Prima dell’estate la giudice aveva già chiesto alla procura alcune modifiche ai capi di imputazione sulla base di alcune nuove norme contenute nella riforma Cartabia. In particolare aveva chiesto l’esclusione dei reati relativi alla sicurezza sul lavoro. La procura si era però rifiutata di modificare i capi di accusa per non indebolire l’inchiesta: secondo il pubblico ministero infatti l’incidente fu causato dai mancati controlli agli impianti, un reato che con le modifiche chieste dalla giudice rischia di avere una considerazione più marginale nel processo.

Secondo le ricostruzioni la cabina cadde perché si spezzò la fune traente dell’impianto, cioè il cavo che fa muovere la cabina. Il freno d’emergenza, che avrebbe dovuto entrare in funzione, non si attivò. La cabina acquistò sempre maggiore velocità e quando incrociò uno dei piloni del tracciato si sganciò dalla fune portante e si schiantò al suolo dopo una caduta di venti metri, rotolando poi lungo il pendio fino a fermarsi contro alcuni alberi.

Secondo una perizia ordinata in seguito dalla procura di Varese l’incidente fu provocato da un guasto al sistema frenante, ma anche dall’usura della fune dovuta alla mancanza di manutenzione e controlli. Questo provò che la strage non fu accidentale, ma causata da una gestione negligente dell’impianto.

Durante i primi interrogatori il capo degli operai della funivia, Gabriele Tadini, ammise di avere inserito dei “forchettoni”, strumenti che servono a bloccare il freno di emergenza, perché il sistema frenante non funzionava bene e faceva spesso fermare la funivia durante il percorso. Tadini fece anche i nomi di chi era a conoscenza della cosa. Se i freni fossero entrati in funzione, anche dopo la rottura della fune, la cabina si sarebbe fermata quasi subito e non sarebbe corsa all’indietro per poi precipitare.
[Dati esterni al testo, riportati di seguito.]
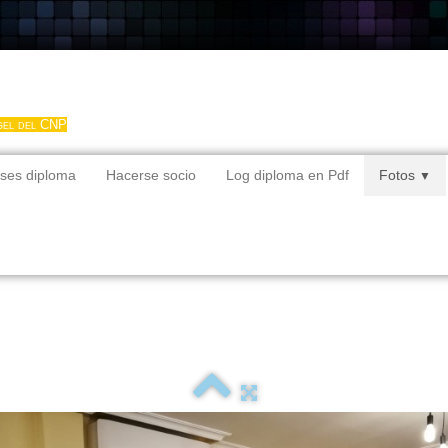
gel del CNP
ses diploma
Hacerse socio
Log diploma en Pdf
Fotos
▼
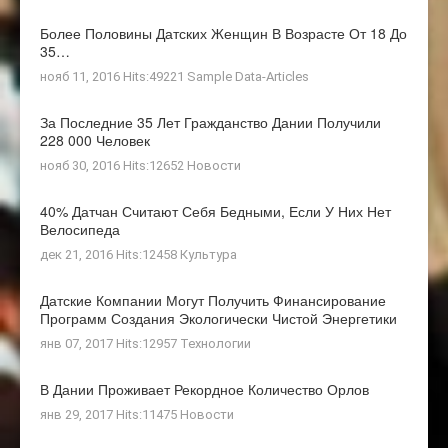
Более Половины Датских Женщин В Возрасте От 18 До
35…
нояб 11, 2016 Hits:49221
Sample Data-Articles
За Последние 35 Лет Гражданство Дании Получили
228 000 Человек
нояб 30, 2016 Hits:12652
Новости
40% Датчан Считают Себя Бедными, Если У Них Нет
Велосипеда
дек 21, 2016 Hits:12458
Культура
Датские Компании Могут Получить Финансирование
Программ Создания Экологически Чистой Энергетики
янв 07, 2017 Hits:12957
Технологии
В Дании Проживает Рекордное Количество Орлов
янв 29, 2017 Hits:11475
Новости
Lo scorso 18 giugno la procura aveva chiuso le indagini e chiesto di rinviare a giudizio sette persone: Luigi Nerini, il titolare della società che gestiva l’impianto di risalita di Stresa, il caposervizio Gabriele Tadini, il direttore d’esercizio Enrico Perocchio, Martin Leitner, vicepresidente dell’azienda Leitner, Peter Rabanser, responsabile del customer service della Leitner, e per le due società Ferrovie del Mottarone e Leitner. Erano accusati a vario titolo di attentato alla sicurezza dei trasporti, rimozione o omissione dolosa di cautele contro gli infortuni sul lavoro, disastro colposo, omicidio plurimo colposo, lesioni colpose gravissime e falso.

Lo scorso febbraio il tribunale di Verbania aveva riconosciuto un risarcimento di 3 milioni di euro a Eitan Biran, il bambino di 9 anni unico sopravvissuto all’incidente. Con l’accordo fra i legali di Biran, Leitner e Ferrovie del Mottarone, la società che aveva in gestione l’impianto, si era chiusa la parte dei processi che riguarda i risarcimenti spettanti alle vittime.